Canada’s new Prime
Minister Justin Trudeau, who’s never ever been the subject of a bad photograph in his life,
believes sincerely in the elixir of “sunny ways.” This is unsurprising and
wholly consistent with the soft ideology of Liberal activists who insist that
all good things start with a stirring “national policy.” Chastened
Conservatives should think twice about this idea.
It’s one thing to
regret not being “sunny.” It’s quite another
to try to get back in power by faking it. And, more important, it would be an
act of masochistic naiveté to accept that the Liberals win elections being *nice.*
For the next four years, Conservatives will be in opposition, a planning
deadline put in law by Stephen Harper’s fixed election legislation.
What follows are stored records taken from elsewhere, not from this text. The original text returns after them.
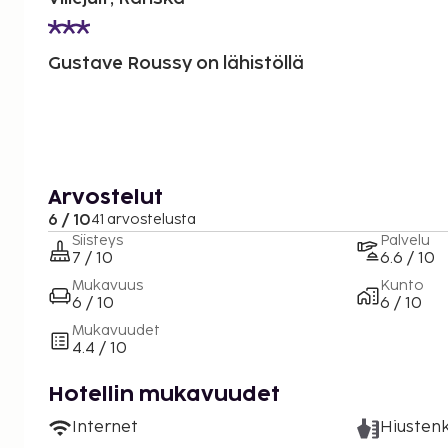
Gustave Roussy on lähistöllä
Arvostelut
6 / 10
41 arvostelusta
Siisteys
Palvelu
7 / 10
6.6 / 10
Mukavuus
Kunto
6 / 10
6 / 10
Mukavuudet
4.4 / 10
Hotellin mukavuudet
Internet
Hiustenk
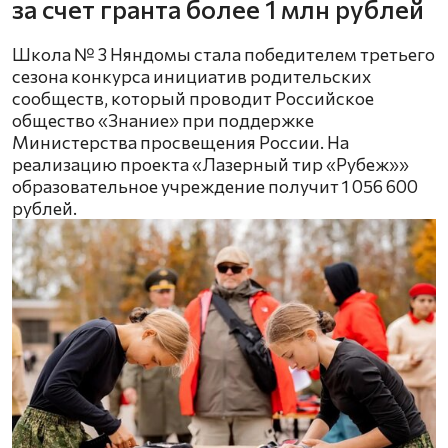
за счет гранта более 1 млн рублей
Школа № 3 Няндомы стала победителем третьего
сезона конкурса инициатив родительских
сообществ, который проводит Российское
общество «Знание» при поддержке
Министерства просвещения России. На
реализацию проекта «Лазерный тир «Рубеж»»
образовательное учреждение получит 1 056 600
рублей.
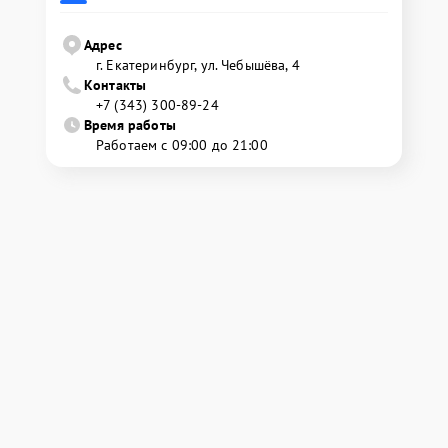
Адрес
г. Екатеринбург, ул. Чебышёва, 4
Контакты
+7 (343) 300-89-24
Время работы
Работаем с 09:00 до 21:00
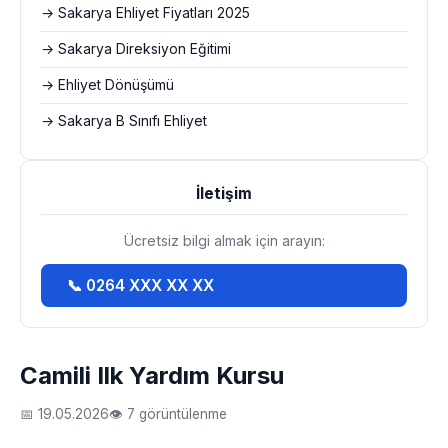
→ Sakarya Ehliyet Fiyatları 2025
→ Sakarya Direksiyon Eğitimi
→ Ehliyet Dönüşümü
→ Sakarya B Sınıfı Ehliyet
İletişim
Ücretsiz bilgi almak için arayın:
📞 0264 XXX XX XX
Camili Ilk Yardım Kursu
📅 19.05.2026
👁 7 görüntülenme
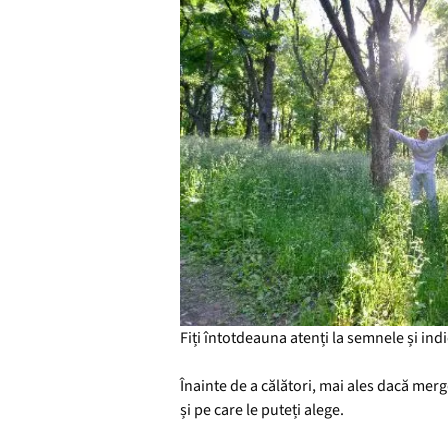
Fiți întotdeauna atenți la semnele și ind
Înainte de a călători, mai ales dacă merg
și pe care le puteți alege.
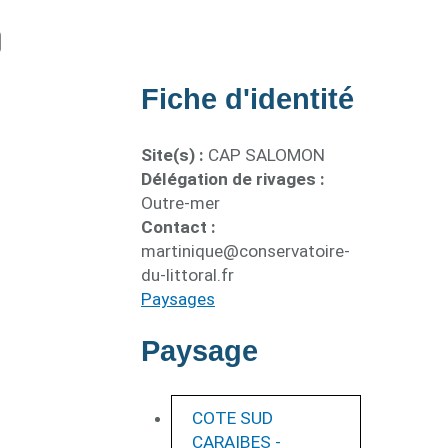
Fiche d'identité
Site(s) :
CAP SALOMON
Délégation de rivages :
Outre-mer
Contact :
martinique@conservatoire-
du-littoral.fr
Paysages
Paysage
COTE SUD
CARAIBES -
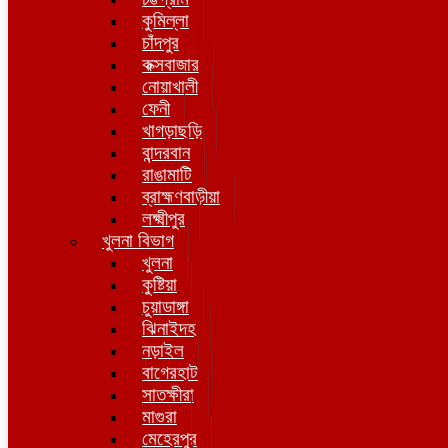
কুমিল্লা
চাঁদপুর
কক্সবাজার
নোয়াখালী
ফেনী
খাগড়াছড়ি
বান্দরবান
রাঙামাটি
ব্রাহ্মণবাড়ীয়া
লক্ষ্মীপুর
খুলনা বিভাগ
খুলনা
কুষ্টিয়া
চুয়াডাঙ্গা
ঝিনাইদহ
নড়াইল
বাগেরহাট
সাতক্ষীরা
মাগুরা
মেহেরপুর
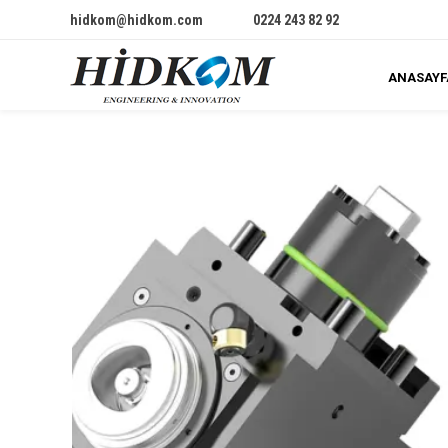
hidkom@hidkom.com
0224 243 82 92
ANASAYF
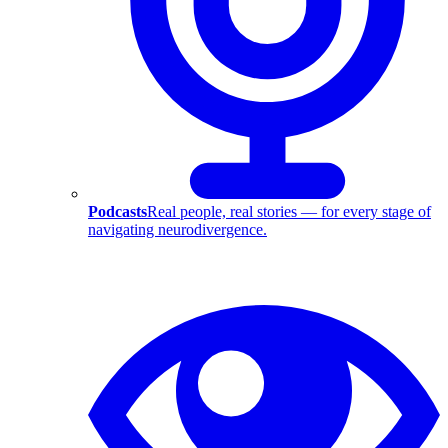
Podcasts
Real people, real stories — for every stage of
navigating neurodivergence.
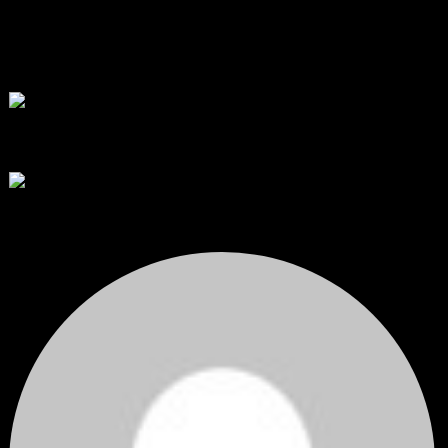
พัฒนา Trade Manager MT5 ใช้เองจนตัดสินใจปล่อยบน MQL5 Market
ขอคำแนะนำและ Feedback ครับ
สวัสดีครับทุกคน ช่วงหลายเดือนที่ผ่านมา ผมพัฒนา Trade ...
โดย
apex trading console
,
3 วัน ที่ผ่านมา
RE: สรุปสถานการณ์ทองคำ XAUUSD 08/04/2026
thank you 😀
โดย
Tangjaijapentrader
,
3 วัน ที่ผ่านมา
สรุปสถานการณ์ทองคำ XAUUSD 04/08/2026
ราคาทองคำ XAUUSD ปรับตัวขึ้นราว 0.75% ในวันอังคาร โดยพุ...
โดย
Tangjaijapentrader
,
3 วัน ที่ผ่านมา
Above
other considerations, they’ll try to pick an appealing campaigner. Charm, a clean resume, a good mind and decent
looks will matter greatly. But most of the time, they better oppose, being
tough, articulate, ruthless critics. On this challenge, Liberals in
opposition—in action—are most informative.
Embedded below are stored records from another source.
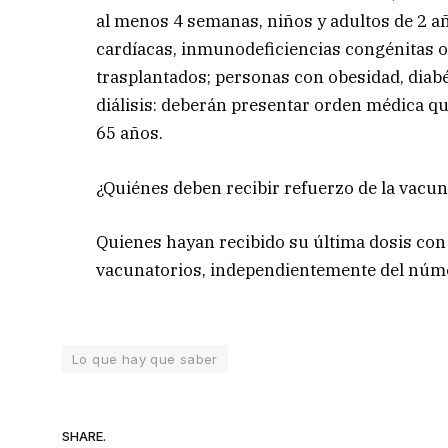
al menos 4 semanas, niños y adultos de 2 a
cardíacas, inmunodeficiencias congénitas o
trasplantados; personas con obesidad, diabé
diálisis: deberán presentar orden médica q
65 años.
¿Quiénes deben recibir refuerzo de la vacun
Quienes hayan recibido su última dosis con
vacunatorios, independientemente del núme
Lo que hay que saber
SHARE.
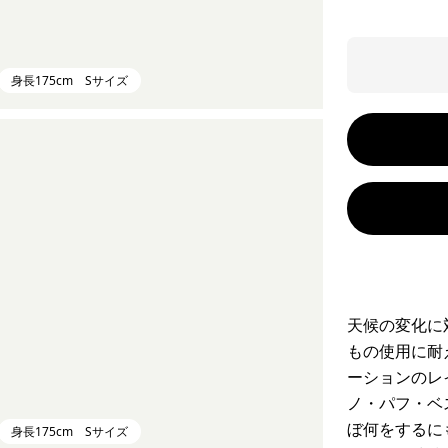
身長175cm Sサイズ
天候の変化に
もの使用に耐
ーションのレ
ノ・パフ・ベ
ぼ何をするに
身長175cm Sサイズ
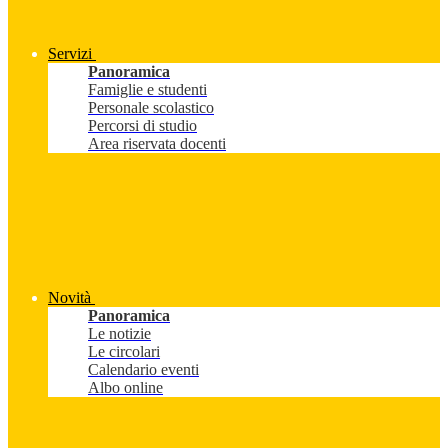
Servizi
Panoramica
Famiglie e studenti
Personale scolastico
Percorsi di studio
Area riservata docenti
Novità
Panoramica
Le notizie
Le circolari
Calendario eventi
Albo online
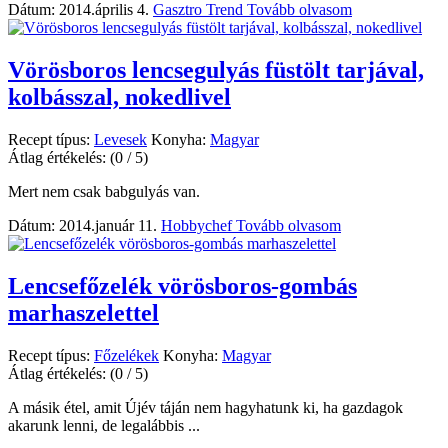
Dátum: 2014.április 4.
Gasztro Trend
Tovább olvasom
Vörösboros lencsegulyás füstölt tarjával,
kolbásszal, nokedlivel
Recept típus:
Levesek
Konyha:
Magyar
Átlag értékelés:
(0 / 5)
Mert nem csak babgulyás van.
Dátum: 2014.január 11.
Hobbychef
Tovább olvasom
Lencsefőzelék vörösboros-gombás
marhaszelettel
Recept típus:
Főzelékek
Konyha:
Magyar
Átlag értékelés:
(0 / 5)
A másik étel, amit Újév táján nem hagyhatunk ki, ha gazdagok
akarunk lenni, de legalábbis ...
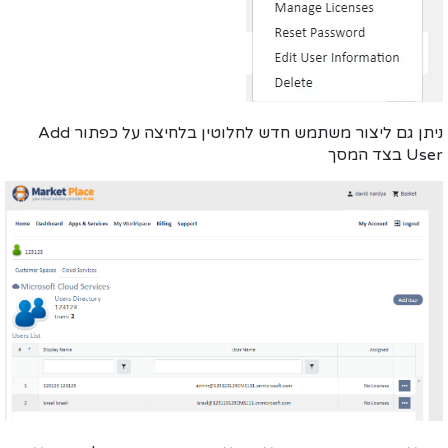
ניתן גם ליצור משתמש חדש לחלוטין בלחיצה על כפתור Add
User בצד המסך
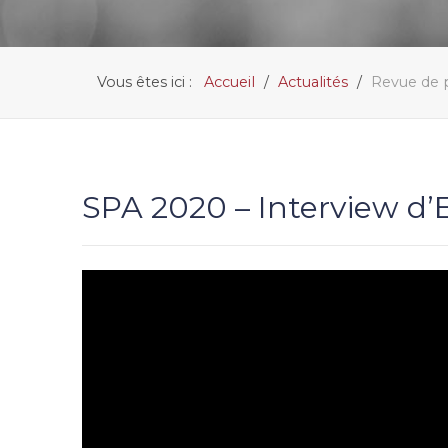
Vous êtes ici :
Accueil
Actualités
Revue de 
SPA 2020 – Interview d’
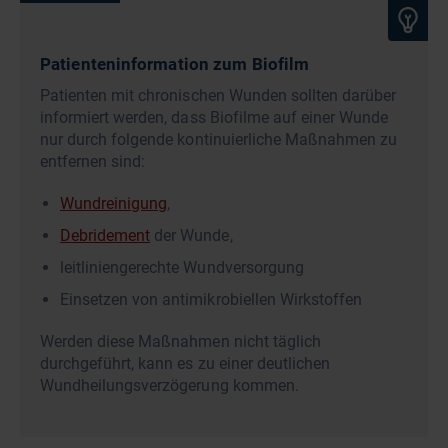
Patienteninformation zum Biofilm
Patienten mit chronischen Wunden sollten darüber
informiert werden, dass Biofilme auf einer Wunde
nur durch folgende kontinuierliche Maßnahmen zu
entfernen sind:
Wundreinigung
,
Debridement
der Wunde,
leitliniengerechte Wundversorgung
Einsetzen von antimikrobiellen Wirkstoffen
Werden diese Maßnahmen nicht täglich
durchgeführt, kann es zu einer deutlichen
Wundheilungsverzögerung kommen.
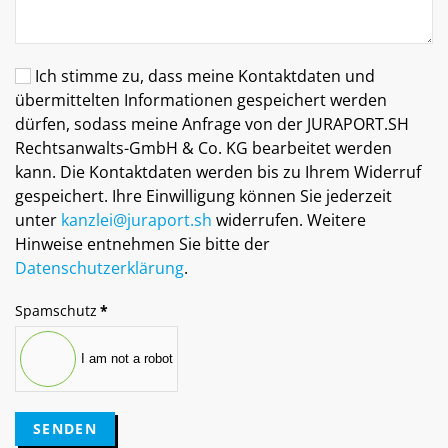
Ich stimme zu, dass meine Kontaktdaten und
übermittelten Informationen gespeichert werden
dürfen, sodass meine Anfrage von der JURAPORT.SH
Rechtsanwalts-GmbH & Co. KG bearbeitet werden
kann. Die Kontaktdaten werden bis zu Ihrem Widerruf
gespeichert. Ihre Einwilligung können Sie jederzeit
unter
kanzlei@juraport.sh
widerrufen. Weitere
Hinweise entnehmen Sie bitte der
Datenschutzerklärung
.
Spamschutz
*
I am not a robot
SENDEN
Jean Chrétien, Pierre Trudeau—and his son—didn’t restore Liberal majorities
in 1968, 1974, 1993, and 2015 by appealing strictly to hope. Tory opponents were
not merely out-of-date and gray. They were hair-raisingly blinkered,
ideological, anti-immigrant, anti-science, and uninterested in clean water; and they were not
competent to manage a bilingual, multicultural G7 power or a complex economy
and a sophisticated and sensitive civil service. (When New Democrats, of
course, even get close in the polls, they’re seen as “too socialistic” and soft
on separatists—simplistic and cynical all at once.)
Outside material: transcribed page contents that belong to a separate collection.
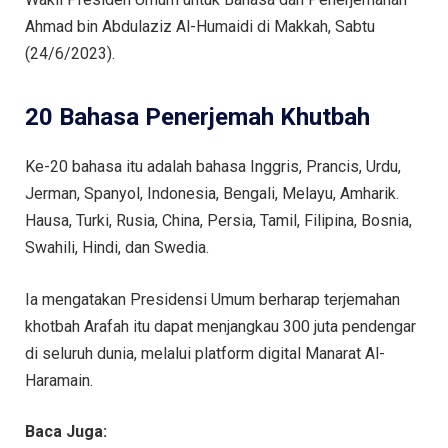
Ahmad bin Abdulaziz Al-Humaidi di Makkah, Sabtu
(24/6/2023).
20 Bahasa Penerjemah Khutbah
Ke-20 bahasa itu adalah bahasa Inggris, Prancis, Urdu,
Jerman, Spanyol, Indonesia, Bengali, Melayu, Amharik.
Hausa, Turki, Rusia, China, Persia, Tamil, Filipina, Bosnia,
Swahili, Hindi, dan Swedia.
Ia mengatakan Presidensi Umum berharap terjemahan
khotbah Arafah itu dapat menjangkau 300 juta pendengar
di seluruh dunia, melalui platform digital Manarat Al-
Haramain.
Baca Juga:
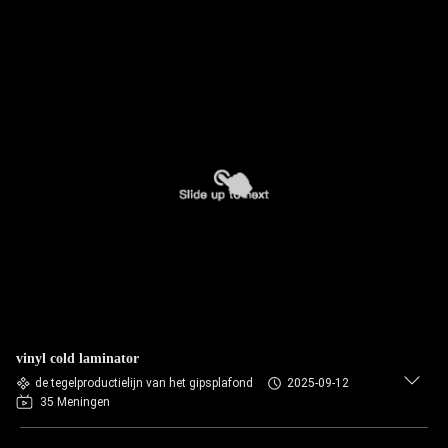
vinyl cold laminator
de tegelproductielijn van het gipsplafond
2025-09-12
35 Meningen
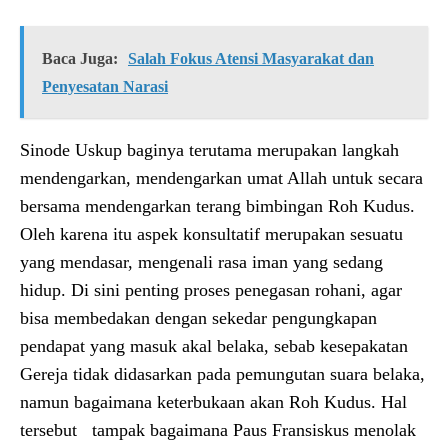
Baca Juga:
Salah Fokus Atensi Masyarakat dan
Penyesatan Narasi
Sinode Uskup baginya terutama merupakan langkah
mendengarkan, mendengarkan umat Allah untuk secara
bersama mendengarkan terang bimbingan Roh Kudus.
Oleh karena itu aspek konsultatif merupakan sesuatu
yang mendasar, mengenali rasa iman yang sedang
hidup. Di sini penting proses penegasan rohani, agar
bisa membedakan dengan sekedar pengungkapan
pendapat yang masuk akal belaka, sebab kesepakatan
Gereja tidak didasarkan pada pemungutan suara belaka,
namun bagaimana keterbukaan akan Roh Kudus. Hal
tersebut tampak bagaimana Paus Fransiskus menolak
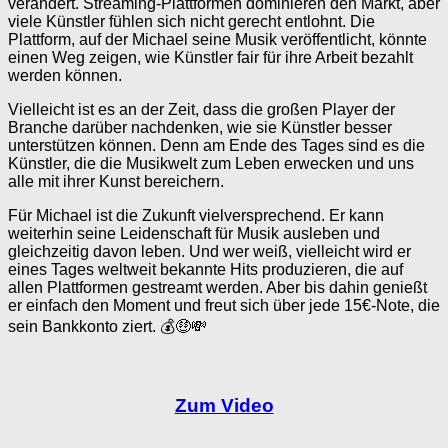
verändert. Streaming-Plattformen dominieren den Markt, aber
viele Künstler fühlen sich nicht gerecht entlohnt. Die
Plattform, auf der Michael seine Musik veröffentlicht, könnte
einen Weg zeigen, wie Künstler fair für ihre Arbeit bezahlt
werden können.
Vielleicht ist es an der Zeit, dass die großen Player der
Branche darüber nachdenken, wie sie Künstler besser
unterstützen können. Denn am Ende des Tages sind es die
Künstler, die die Musikwelt zum Leben erwecken und uns
alle mit ihrer Kunst bereichern.
Für Michael ist die Zukunft vielversprechend. Er kann
weiterhin seine Leidenschaft für Musik ausleben und
gleichzeitig davon leben. Und wer weiß, vielleicht wird er
eines Tages weltweit bekannte Hits produzieren, die auf
allen Plattformen gestreamt werden. Aber bis dahin genießt
er einfach den Moment und freut sich über jede 15€-Note, die
sein Bankkonto ziert. 💰🤑💸
Zum Video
Conservatives itching to get back in the game shouldn’t bother looking
for a visage as luminescent as Justin Trudeau’s or a clean slate. Liberal
attack dogs don’t settle for “just not ready.” They fill in—definitively—what’s
missing. Stockwell Day was a “creationist” and Preston Manning was a radical, America-inspired
populist.
Finally, watch out for what Liberals and their thinkers generously recall
about old Tory statesmen. For instance, they say today that Robert Stanfield
was a gentleman in the campaigns of ’68, ’72, and ’74. They suggest now that he
had the “inclusive” temperament necessary for a winner. Then, the Liberal
portrait was less generous. Then, he was only a gentleman, a decent gardener from
a passé province too conventional to outsmart Liberals, let alone stand up to
wrecking balls like Peter Lougheed and René Lévesque. Joe Clark today is a
sophisticated “red-Tory.” In the 1979 and 1980 campaigns, he was branded as a
right-wing kid who’d try to keep the peace by being the “head-waiter” at federal-provincial conferences.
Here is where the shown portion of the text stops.